Di tangan kananku ada sekaleng minuman bersoda yang baru saja kuteguk. Aku sedang tak ingin pulang cepat. Eung ... sebenarnya bukan karena tak ingin pulang cepat sih, tapi karena aku memang sengaja menunggu Anggara yang sedang bermain sepak bola di lapangan luar. Di sini lah aku menunggu—duduk di pinggir lapangan—berpayung pohon yang cukup teduh. Aku sengaja menunggu di sini sesuai pesan Arya kemarin, bahwa ia menitipkan jaketnya pada Anggara.
Tapi sedari tadi aku menunggu di sini, Anggara tak menunjukkan tanda-tanda bahwa ia akan menyudahi permainannya. Bahkan dia seolah tak merasa bahwa aku sedang menunggunya di sini. Sebenarnya aku merasa sedikit bodoh juga, kami kan belum berkenalan. Bagaimana kalau Anggara tak mengenali wajah si Niki yang akan meminjam jaket pada kakaknya? Menyadari itu, aku hanya berdecak pelan. Baiklah, aku memutuskan untuk menunggu Anggara sampai ia selesai.
Saat sedang meneguk minumanku untuk kedua kalinya, aku dikagetkan oleh sepasang tangan yang menutupi kedua mataku. Dahiku berkerut dalam. Sebelah tanganku yang bebas, meraba pergelangan tangan si penutup itu. Saat aku meraba pergelangannya dan menemukan arloji yang melingkar di sana, aku mendengar kikikan kecil tepat di sebelah telingaku.
"Siapa nih?" tanyaku penasaran.
Aku mendengar dia berdehem pelan.

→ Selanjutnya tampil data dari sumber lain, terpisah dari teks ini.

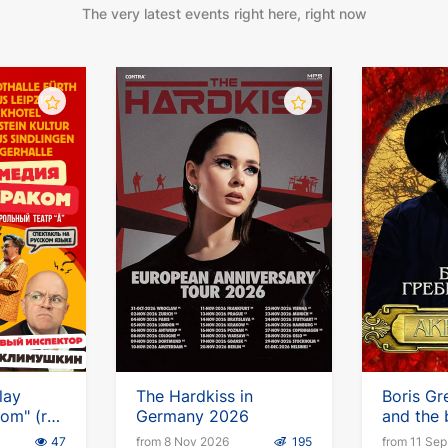
The very latest events right here, right now
lay
The Hardkiss in
Boris Gr
om" (ru)
Germany 2026
and the
imushkin
Aquariu
47
from 8 Nov 2026
195
from 11 Se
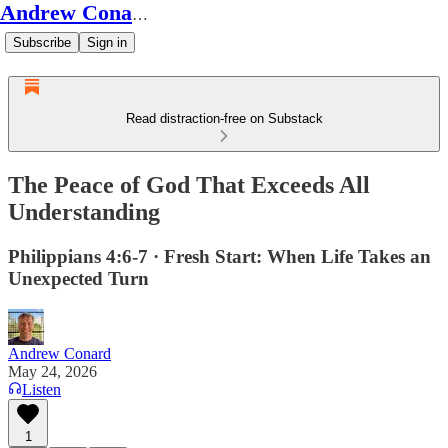
Andrew Conard's Substack
Subscribe
Sign in
Read distraction-free on Substack
The Peace of God That Exceeds All
Understanding
Philippians 4:6-7 · Fresh Start: When Life Takes an
Unexpected Turn
Andrew Conard
May 24, 2026
Listen
1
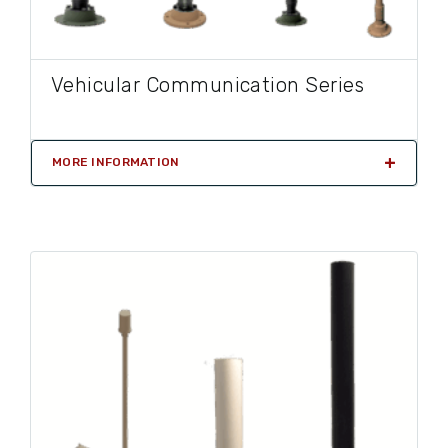
Vehicular Communication Series
MORE INFORMATION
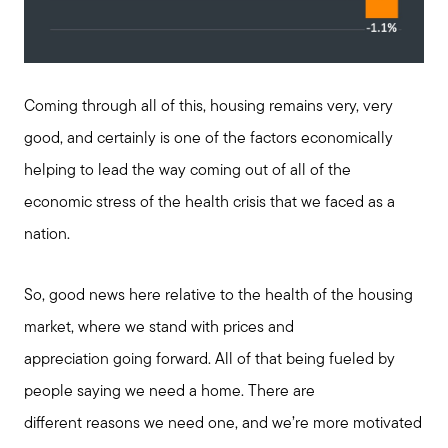
Coming through all of this, housing remains very, very
good, and certainly is one of the factors economically
helping to lead the way coming out of all of the
economic stress of the health crisis that we faced as a
nation.
So, good news here relative to the health of the housing
market, where we stand with prices and
appreciation going forward. All of that being fueled by
people saying we need a home. There are
different reasons we need one, and we’re more motivated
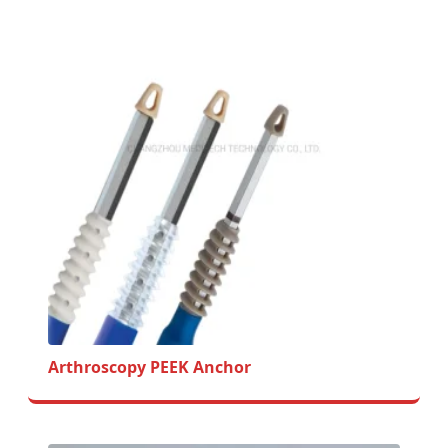
Arthroscopy PEEK Anchor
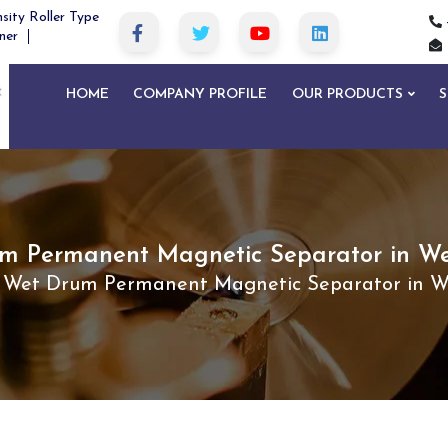
sity Roller Type
ner
HOME
COMPANY PROFILE
OUR PRODUCTS
S
m Permanent Magnetic Separator in We
Wet Drum Permanent Magnetic Separator in W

Rupanya dia sedang membuat siasat agar aku tertipu dengan suaranya.
"Coba tebak," bisiknya.
Berani sumpah, suaranya benar-benar membuatku merinding karena bisikannya yang terlalu dekat di telingaku.
"Siapa sih ih?" Aku mulai kesal karena benar-benar asing dengan suaranya.
Dia tertawa nyaring.
Jantungku serasa berhenti berdetak saat mendengar suara tawanya. Tapi tak mungkin dia yang menjahiliku seperti ini.
Seraya meredam debaran jantungku yang mulai tak bisa dikendalikan, aku lagi-lagi berdecak. "Buka enggak nih, atau aku siram," ancamku.
Tanpa menunggu lama, kedua tangan itu berpindah pada kedua pipiku dan mencubitnya dengan gemas. Saat berusaha menyesuaikan cahaya yang ditangkap kedua mataku, aku melihatnya tersenyum lebar dari arah samping dengan posisi seperti sedang memelukku dari belakang.
"Hai, Adik kecil."
"Kakak ngapain di sini?" Aku benar-benar tak bisa menyembunyikan kebahagiaanku saat ini.
"Mau kasih ini." Dia meletakkan sebuah tas kertas berwarna coklat di atas pangkuanku.
Aku membuka tas tersebut dan menemukan satu jaket berwarna hitam dengan wangi parfum yang menyeruak masuk ke dalam lubang hidungku. Ini parfum yang selalu ia gunakan. Aku mengetahuinya.
"Katanya mau dititipin Anggara?" tanyaku padanya yang saat ini sudah berpindah tepat di sampingku.
Ia mengedikkan bahu sebentar. "Enggak jadi. Lagian kangen sama kamu."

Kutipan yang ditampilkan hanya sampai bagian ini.